### Prompt:
What lines in the entries below contain the word "financiare"? Copy all of them.

--

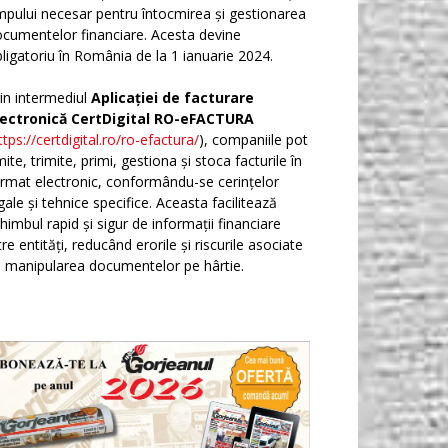
mpului necesar pentru întocmirea și gestionarea
cumentelor financiare. Acesta devine
ligatoriu în România de la 1 ianuarie 2024.
in intermediul
Aplicației de facturare
lectronică CertDigital RO-eFACTURA
ttps://certdigital.ro/ro-efactura/
), companiile pot
ite, trimite, primi, gestiona și stoca facturile în
rmat electronic, conformându-se cerințelor
gale și tehnice specifice. Aceasta facilitează
himbul rapid și sigur de informații financiare
tre entități, reducând erorile și riscurile asociate
 manipularea documentelor pe hârtie.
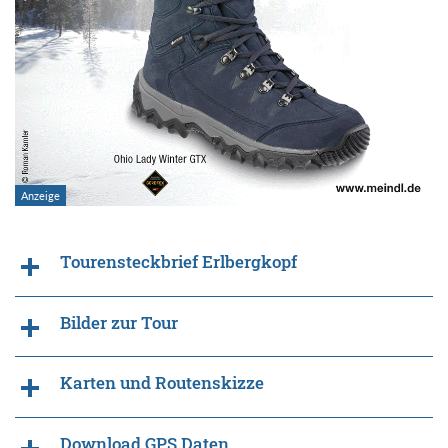
Tourensteckbrief Erlbergkopf
Bilder zur Tour
Karten und Routenskizze
Download GPS Daten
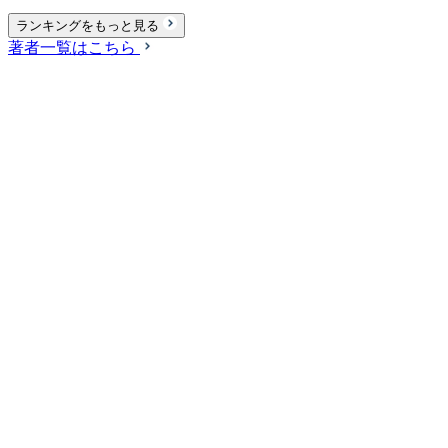
ランキングをもっと見る
著者一覧はこちら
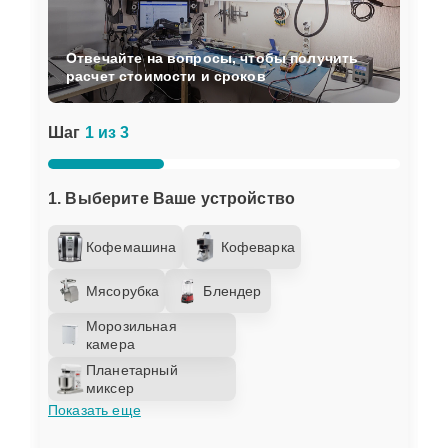
Отвечайте на вопросы, чтобы получить
расчет стоимости и сроков
Шаг
1 из 3
1. Выберите Ваше устройство
Кофемашина
Кофеварка
Мясорубка
Блендер
Морозильная
камера
Планетарный
миксер
Показать еще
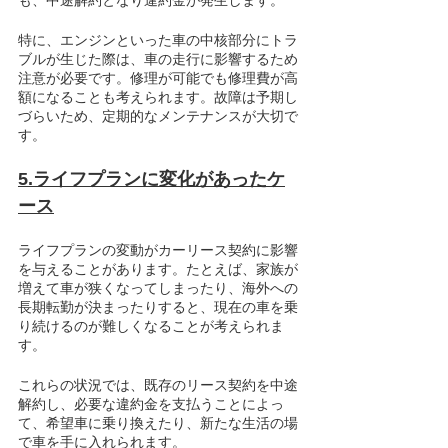
特に、エンジンといった車の中核部分にトラ
ブルが生じた際は、車の走行に影響するため
注意が必要です。修理が可能でも修理費が高
額になることも考えられます。故障は予期し
づらいため、定期的なメンテナンスが大切で
す。
5.ライフプランに変化があったケ
ース
ライフプランの変動がカーリース契約に影響
を与えることがあります。たとえば、家族が
増えて車が狭くなってしまったり、海外への
長期転勤が決まったりすると、現在の車を乗
り続けるのが難しくなることが考えられま
す。
これらの状況では、既存のリース契約を中途
解約し、必要な違約金を支払うことによっ
て、希望車に乗り換えたり、新たな生活の場
で車を手に入れられます。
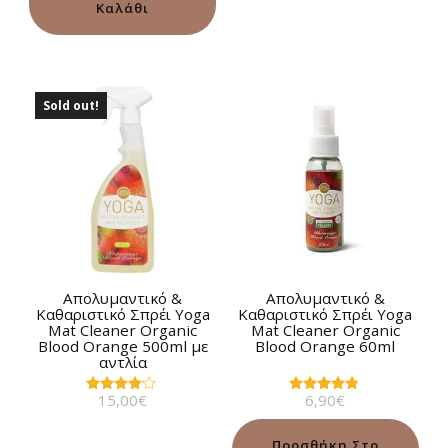
Καλάθι
Sold out!
Απολυμαντικό &
Απολυμαντικό &
Καθαριστικό Σπρέι Yoga
Καθαριστικό Σπρέι Yoga
Mat Cleaner Οrganic
Mat Cleaner Οrganic
Blood Orange 500ml με
Blood Orange 60ml
αντλία
15,00
€
6,90
€
Βαθμολογήθηκε
Βαθμολογήθηκε
με
με
4.00
4.67
από 5
από 5
Προσθήκη Στο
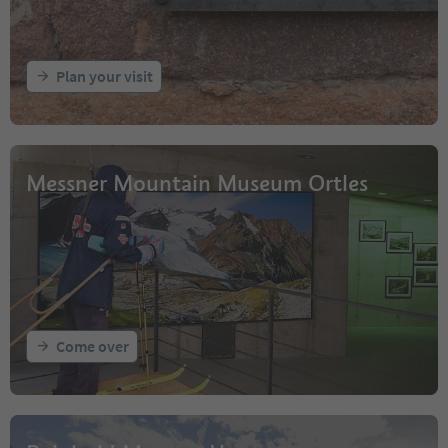
Plan your visit
Messner Mountain Museum Ortles
Come over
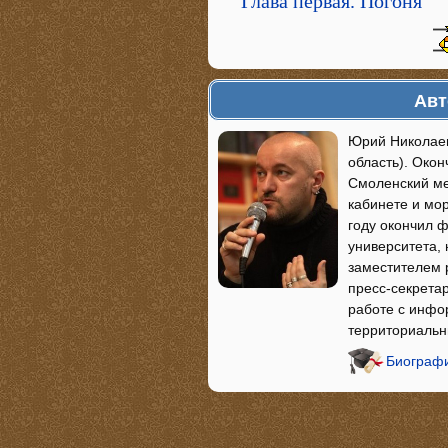
Глава первая. Погоня
Авт
Юрий Николаев
область). Око
Смоленский ме
кабинете и мо
году окончил ф
университета, 
заместителем р
пресс-секрета
работе с инф
территориальн
Биографи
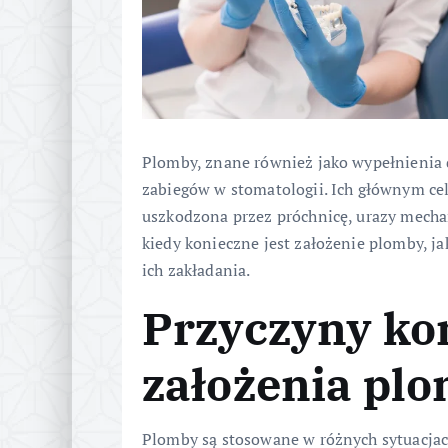
Plomby, znane również jako wypełnienia 
zabiegów w stomatologii. Ich głównym cel
uszkodzona przez próchnicę, urazy mecha
kiedy konieczne jest założenie plomby, ja
ich zakładania.
Przyczyny ko
założenia pl
Plomby są stosowane w różnych sytuacjach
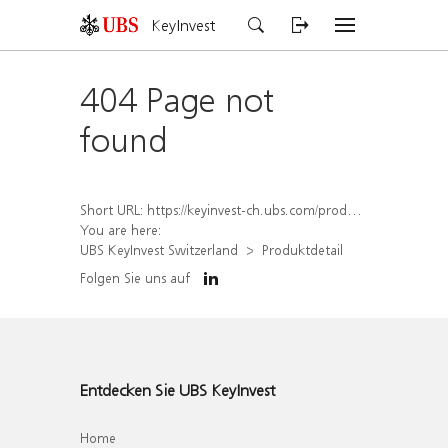
KeyInvest
404 Page not
found
Short URL:
https://keyinvest-ch.ubs.com/produkt/detail/index/isin/CH1564689458
You are here:
UBS KeyInvest Switzerland
Produktdetail
Folgen Sie uns auf
Entdecken Sie UBS KeyInvest
Home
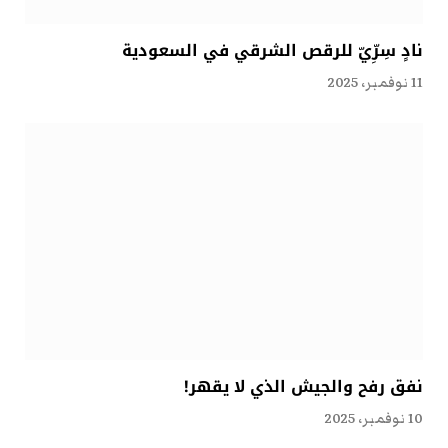
نادٍ سِرِّيّ للرقص الشرقي في السعودية
11 نوفمبر، 2025
نفق رفح والجيش الذي لا يقهر!
10 نوفمبر، 2025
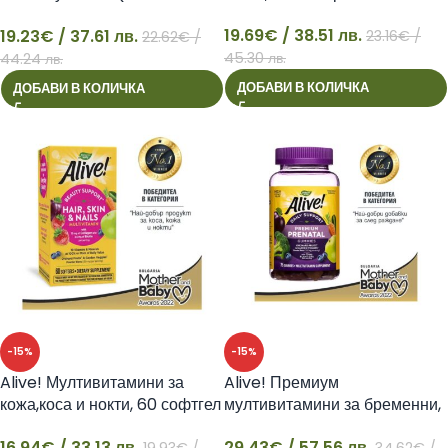
добавено желязо), 90
19.69
€
/ 38.51 лв.
19.23
€
/ 37.61 лв.
капсули Nature’s Way
23.16
€
/
22.62
€
/
19
19
45.30 лв.
44.24 лв.
ДОБАВИ В КОЛИЧКА
ДОБАВИ В КОЛИЧКА
-15%
-15%
Alive! Мултивитамини за
Alive! Премиум
кожа,коса и нокти, 60 софтгел
мултивитамини за бременни,
капсули
75 желирани таблетки
16.94
€
/ 33.13 лв.
29.43
€
/ 57.56 лв.
19.93
€
/
34.62
€
/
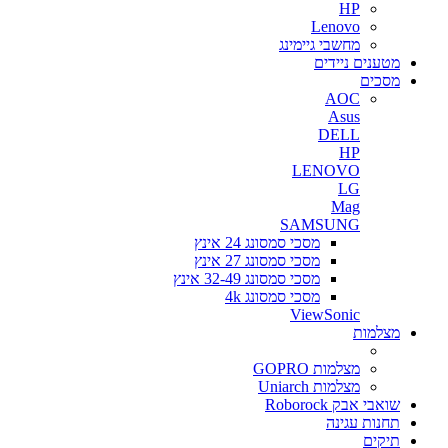
HP
Lenovo
מחשבי גיימינג
מטענים ניידים
מסכים
AOC
Asus
DELL
HP
LENOVO
LG
Mag
SAMSUNG
מסכי סמסונג 24 אינץ
מסכי סמסונג 27 אינץ
מסכי סמסונג 32-49 אינץ
מסכי סמסונג 4k
ViewSonic
מצלמות
מצלמות GOPRO
מצלמות Uniarch
שואבי אבק Roborock
תחנות עגינה
תיקים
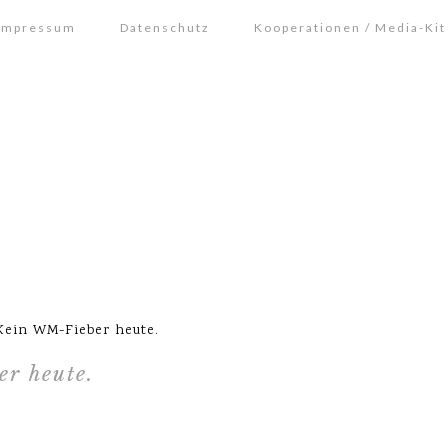
Impressum
Datenschutz
Kooperationen / Media-Kit
 Kein WM-Fieber heute.
r heute.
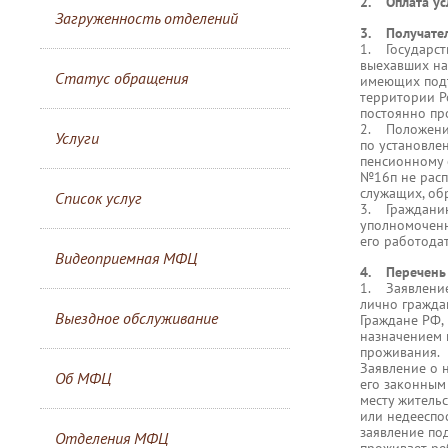
2. Оплата ус
Загруженность отделений
3. Получател
1. Государст
выехавших на
Статус обращения
имеющих подт
территории Р
постоянно пр
2. Положения
Услуги
по установле
пенсионному 
№16п не расп
служащих, об
Список услуг
3. Гражданин
уполномоченн
его работодат
Видеоприемная МФЦ
4. Перечень 
1. Заявление
лично гражда
Выездное обслуживание
Граждане РФ,
назначением 
проживания.
Заявление о 
Об МФЦ
его законным
месту житель
или недееспо
заявление под
Отделения МФЦ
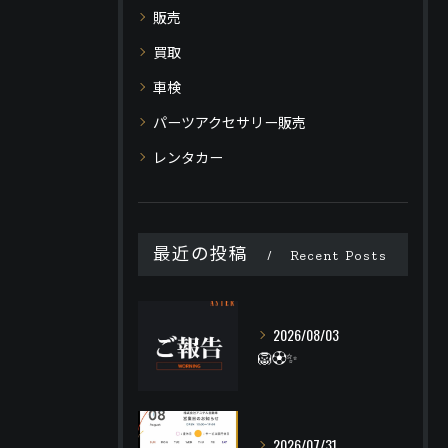
販売
買取
車検
パーツアクセサリー販売
レンタカー
最近の投稿
Recent Posts
2026/08/03
🦁⚽️✨
2026/07/31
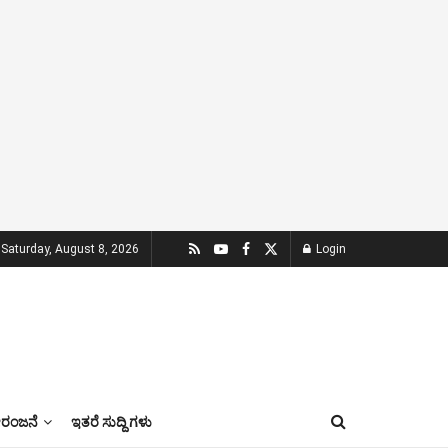
Saturday, August 8, 2026
Login
ಂಜನೆ
ಇತರೆ ಸುದ್ದಿ ಗಳು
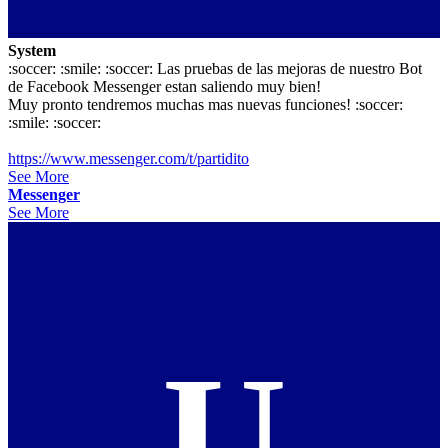
System
:soccer: :smile: :soccer: Las pruebas de las mejoras de nuestro Bot
de Facebook Messenger estan saliendo muy bien!
Muy pronto tendremos muchas mas nuevas funciones! :soccer:
:smile: :soccer:
https://www.messenger.com/t/partidito
See More
Messenger
See More
U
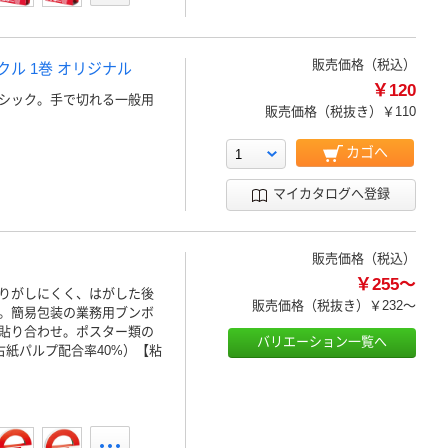
販売価格（税込）
クル 1巻 オリジナル
￥120
シック。手で切れる一般用
販売価格（税抜き）
￥110
カゴへ
マイカタログへ登録
販売価格（税込）
￥255～
りがしにくく、はがした後
販売価格（税抜き）
￥232～
。簡易包装の業務用ブンボ
貼り合わせ。ポスター類の
バリエーション一覧へ
古紙パルプ配合率40%）【粘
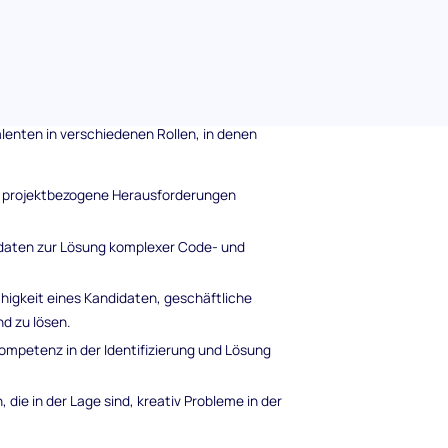
zur fortgeschrittenen
lenten in verschiedenen Rollen, in denen
t, projektbezogene Herausforderungen
idaten zur Lösung komplexer Code- und
Fähigkeit eines Kandidaten, geschäftliche
d zu lösen.
Kompetenz in der Identifizierung und Lösung
, die in der Lage sind, kreativ Probleme in der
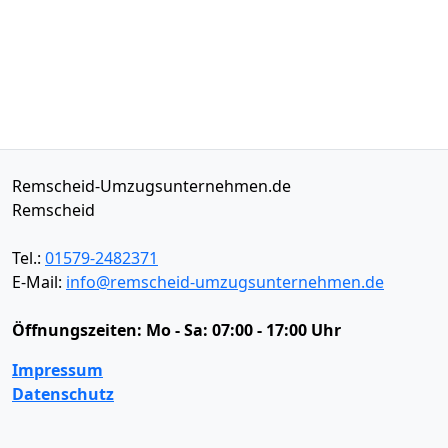
Remscheid-Umzugsunternehmen.de
Remscheid
Tel.:
01579-2482371
E-Mail:
info@remscheid-umzugsunternehmen.de
Öffnungszeiten:
Mo - Sa: 07:00 - 17:00 Uhr
Impressum
Datenschutz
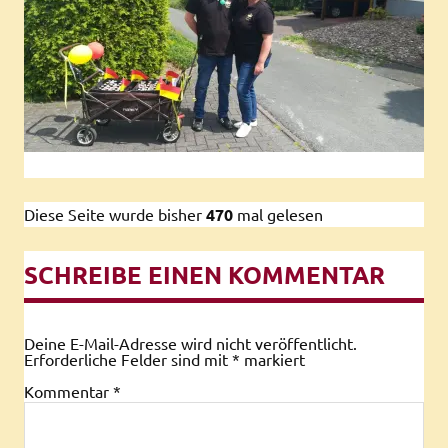
Diese Seite wurde bisher
470
mal gelesen
SCHREIBE EINEN KOMMENTAR
Deine E-Mail-Adresse wird nicht veröffentlicht.
Erforderliche Felder sind mit
*
markiert
Kommentar
*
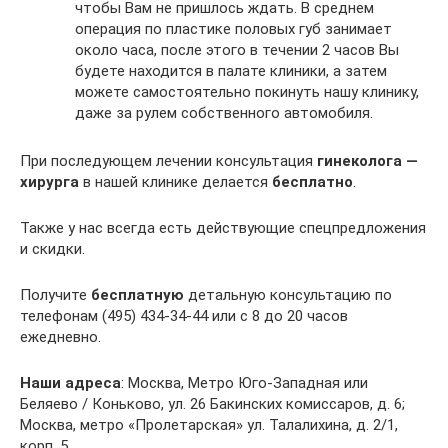
чтобы Вам не пришлось ждать. В среднем
операция по пластике половых губ занимает
около часа, после этого в течении 2 часов Вы
будете находится в палате клиники, а затем
можете самостоятельно покинуть нашу клинику,
даже за рулем собственного автомобиля.
При последующем лечении консультация
гинеколога —
хирурга
в нашей клинике делается
бесплатно
.
Также у нас всегда есть действующие спецпредложения
и скидки.
Получите
бесплатную
детальную консультацию по
телефонам (495) 434-34-44 или с 8 до 20 часов
ежедневно.
Наши адреса
: Москва, Метро Юго-Западная или
Беляево / Коньково, ул. 26 Бакинских комиссаров, д. 6;
Москва, метро «Пролетарская» ул. Талалихина, д. 2/1,
корп. 5.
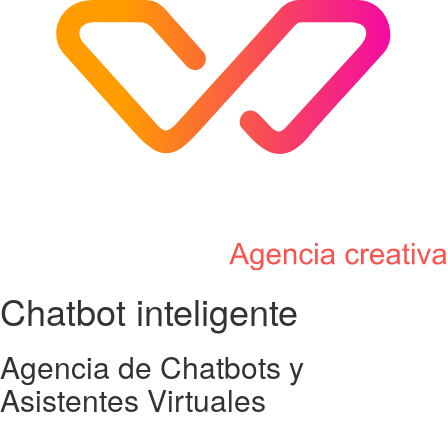
Chatbot
inteligente
Agencia de Chatbots y
Asistentes Virtuales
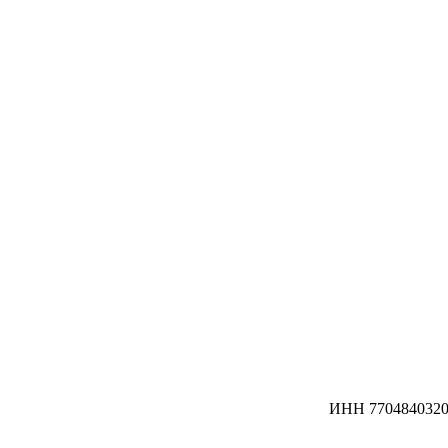
ИНН 7704840320 /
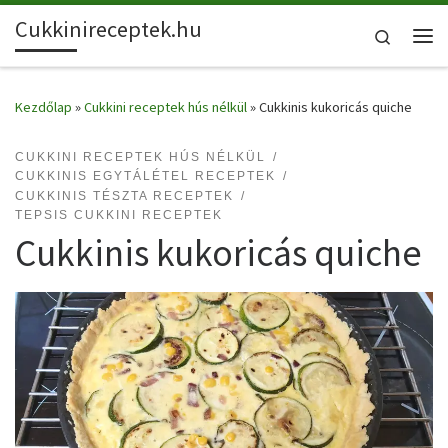
Cukkinireceptek.hu
Skip to content
Search
Me
Kezdőlap
»
Cukkini receptek hús nélkül
»
Cukkinis kukoricás quiche
CUKKINI RECEPTEK HÚS NÉLKÜL
CUKKINIS EGYTÁLÉTEL RECEPTEK
CUKKINIS TÉSZTA RECEPTEK
TEPSIS CUKKINI RECEPTEK
Cukkinis kukoricás quiche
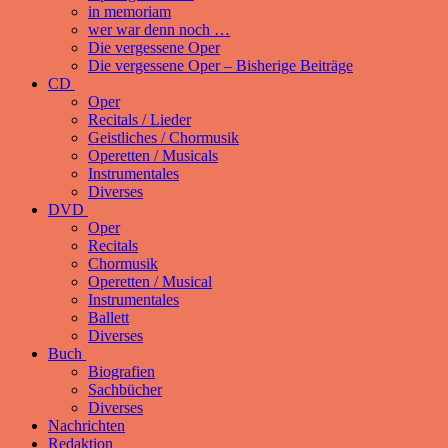
in memoriam
wer war denn noch …
Die vergessene Oper
Die vergessene Oper – Bisherige Beiträge
CD
Oper
Recitals / Lieder
Geistliches / Chormusik
Operetten / Musicals
Instrumentales
Diverses
DVD
Oper
Recitals
Chormusik
Operetten / Musical
Instrumentales
Ballett
Diverses
Buch
Biografien
Sachbücher
Diverses
Nachrichten
Redaktion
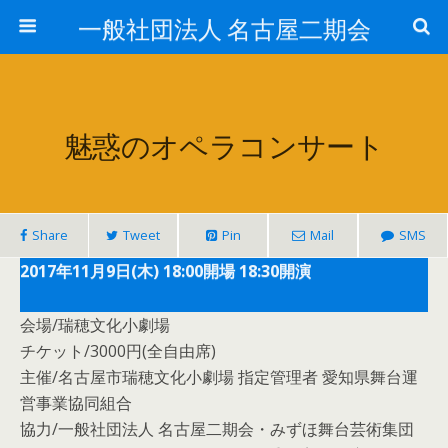
一般社団法人 名古屋二期会
魅惑のオペラコンサート
Share
Tweet
Pin
Mail
SMS
2017年11月9日(木) 18:00開場 18:30開演
会場/瑞穂文化小劇場
チケット/3000円(全自由席)
主催/名古屋市瑞穂文化小劇場 指定管理者 愛知県舞台運
営事業協同組合
協力/一般社団法人 名古屋二期会・みずほ舞台芸術集団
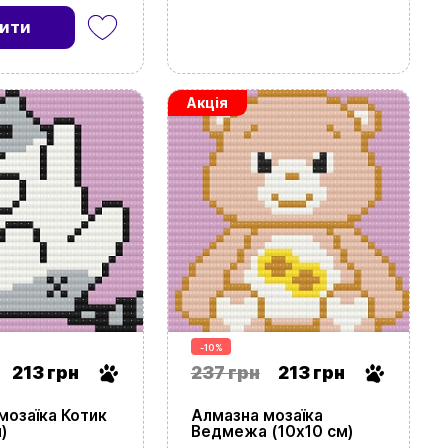
ити
Акція
-10%
213 грн
237 грн
213 грн
мозаїка Котик
Алмазна мозаїка
)
Ведмежа (10х10 см)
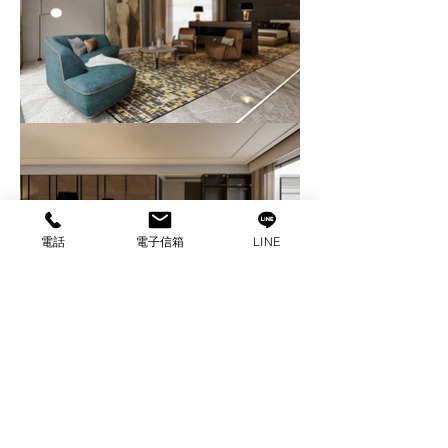
電話
電子信箱
LINE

--

### Reply to the task:
cumentelor financiare. Acesta devine
himbul rapid și sigur de informații financiare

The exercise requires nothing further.